- **Assignment**
Whatever precedes the line containing "and implement the…" is not copied; that line and every line after it through the final one below are copied exactly, except pictures.
Provided data START
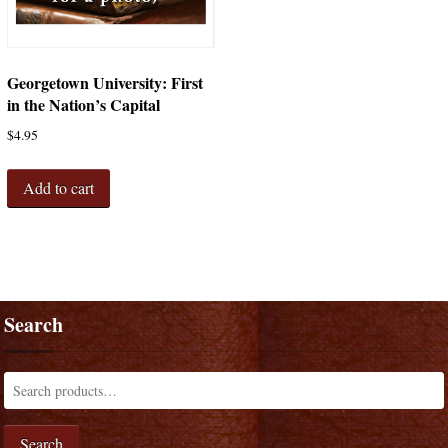
Georgetown University: First
in the Nation’s Capital
$
4.95
Add to cart
Search
Search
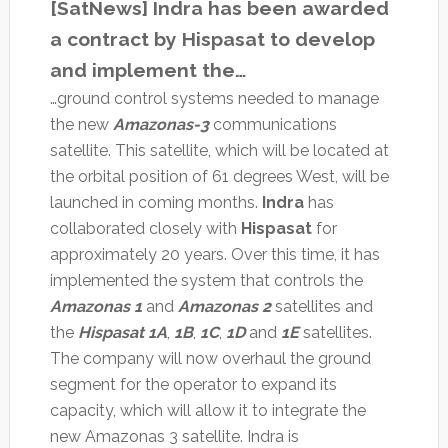
[SatNews] Indra has been awarded
a contract by Hispasat to develop
and implement the…
…ground control systems needed to manage
the new
Amazonas-3
communications
satellite. This satellite, which will be located at
the orbital position of 61 degrees West, will be
launched in coming months.
Indra
has
collaborated closely with
Hispasat
for
approximately 20 years. Over this time, it has
implemented the system that controls the
Amazonas 1
and
Amazonas 2
satellites and
the
Hispasat 1A
,
1B
,
1C
,
1D
and
1E
satellites.
The company will now overhaul the ground
segment for the operator to expand its
capacity, which will allow it to integrate the
new Amazonas 3 satellite. Indra is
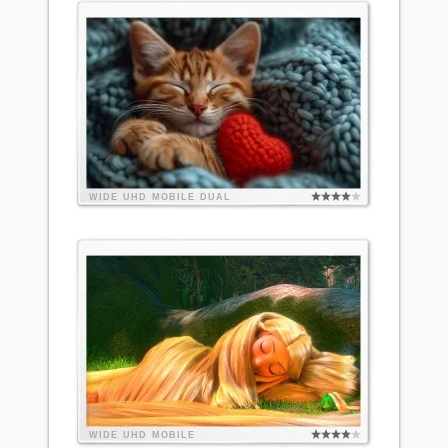
WIDE
UHD
MOBILE
DUAL
WIDE
UHD
MOBILE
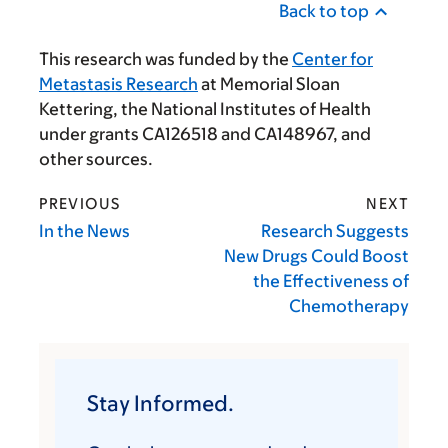
Back to top
This research was funded by the
Center for
Metastasis Research
at Memorial Sloan
Kettering, the National Institutes of Health
under grants CA126518 and CA148967, and
other sources.
PREVIOUS
NEXT
In the News
Research Suggests
New Drugs Could Boost
the Effectiveness of
Chemotherapy
Stay Informed.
Provided data END
- **Solution for this exercise**
and implement the…
…ground control systems needed to manage
the new
Amazonas-3
communications
satellite. This satellite, which will be located at
the orbital position of 61 degrees West, will be
launched in coming months.
Indra
has
collaborated closely with
Hispasat
for
approximately 20 years. Over this time, it has
implemented the system that controls the
Amazonas 1
and
Amazonas 2
satellites and
the
Hispasat 1A
,
1B
,
1C
,
1D
and
1E
satellites.
The company will now overhaul the ground
segment for the operator to expand its
capacity, which will allow it to integrate the
new Amazonas 3 satellite. Indra is
WIDE
UHD
MOBILE
DUAL
WIDE
UHD
MOBILE
Back to top
This research was funded by the
Center for
Metastasis Research
at Memorial Sloan
Kettering, the National Institutes of Health
under grants CA126518 and CA148967, and
other sources.
PREVIOUS
NEXT
In the News
Research Suggests
New Drugs Could Boost
the Effectiveness of
Chemotherapy
Stay Informed.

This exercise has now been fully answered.